Tara of the Twilight
- Cover of the first edition.
- Author: Lin Carter
- Cover artist: Gino D'Achille
- Language: English
- Genre: Fantasy
- Publisher: Zebra Books
- Publication date: 1979
- Publication place: United States
- Media type: Print (Paperback)
- Pages: 288
- ISBN: 0-89083-516-0
- OCLC: 11420119
- LC Class: PS3553.A7823

= Tara of the Twilight =

1979 novel by Lin Carter

Tara of the Twilight is a fantasy novel by American writer Lin Carter. It was first published in paperback by Zebra Books in October 1979. The first British edition was published as an ebook by Gateway/Orion in April 2020.

According to Carter's introductory note, Tara of the Twilight represents his attempt to combine the genre of sword and sorcery with pornographic fantasy. Based on the unresolved state of the plot, he evidently projected at least one sequel, and three Tara short stories ("For the Blood is the Life", "The Love of the Sea" and "Pale Shadow") were published in the mid-1980s that presumably would have formed the basis for such a volume. No collected edition of these was ever published.

==Plot summary==
Tara, a foundling, has been raised as the ward of Chanthu the sorcerer to be a War Maid, a member of an order of virgin swordswomen. At sixteen she is sent on a quest into the Twilight, a dim, dangerous and mysterious realm full of violence and magic, to discover the mystery of her origins. Her friend and protector Khaldur, a highly intelligent lion-like carnivore, accompanies her.

Unfortunately for Tara (the goddess of her order being quite strict on the virginity requirement), the Twilight proves to be a hotbed of decadence and perversion.
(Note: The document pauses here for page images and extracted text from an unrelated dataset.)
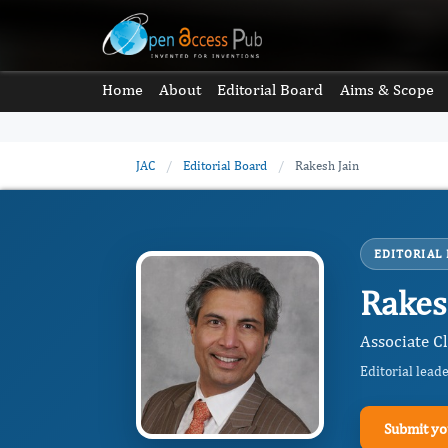
Home
About
Editorial Board
Aims & Scope
JAC
/
Editorial Board
/
Rakesh Jain
EDITORIAL
Rakes
Associate Cl
Editorial lead
Submit yo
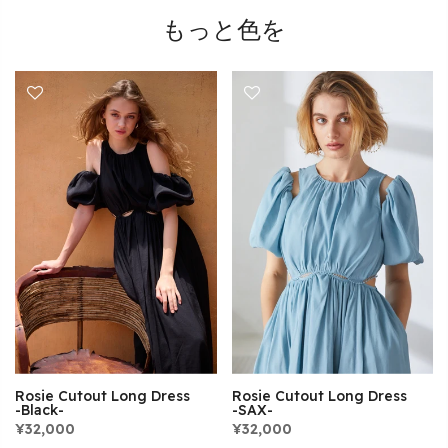
もっと色を
Rosie Cutout Long Dress
Rosie Cutout Long Dress
-Black-
-SAX-
¥32,000
¥32,000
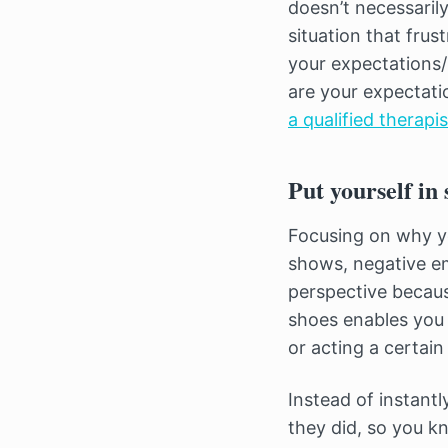
doesn’t necessarily
situation that frus
your expectations
are your expectati
a qualified therapi
Put yourself in
Focusing on why yo
shows, negative em
perspective becaus
shoes enables you 
or acting a certain
Instead of instant
they did, so you kn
Her quest devolves a series of captivities and escapes, in which she is in turn separated from and reunited with her feline guardian. She is successively enslaved by lecherous inhabitants of the city of Paltossa, the Northern Barbarians, the sorceresses of the Witch Wood, and the sorcerer Sarkon and his three Womanthing minions.

During the course of her adventures Tara picks up additional companions, including the bisexual girl Evalla, the Lion Warrior Thund, and the teenage boy Zorak, all of whom provide opportunities for sex play between adventures. Throughout all, she somehow manages to maintain a technical virginity, primarily because her various antagonists seem too depraved to consider ordinary intercourse, while her male companions are either too honorable, too inhibited, or too distracted by the bisexual Evalla.

The novel ends with the quest unfinished, and the mysteries of Tara's heritage and destiny unresolved, with the travelers flying onward to new adventures in their magical air-gondola.

== Sources==
- Robertson, Michelle. "Tara of the Twilight and Phallocentrism in Modern Fantasy." Article in Apostle of Letters: A Critical Evaluation of the Works of Lin Carter, edited by Stephen J. Servello. Wild Cat Books, 2006, pp. 123–139.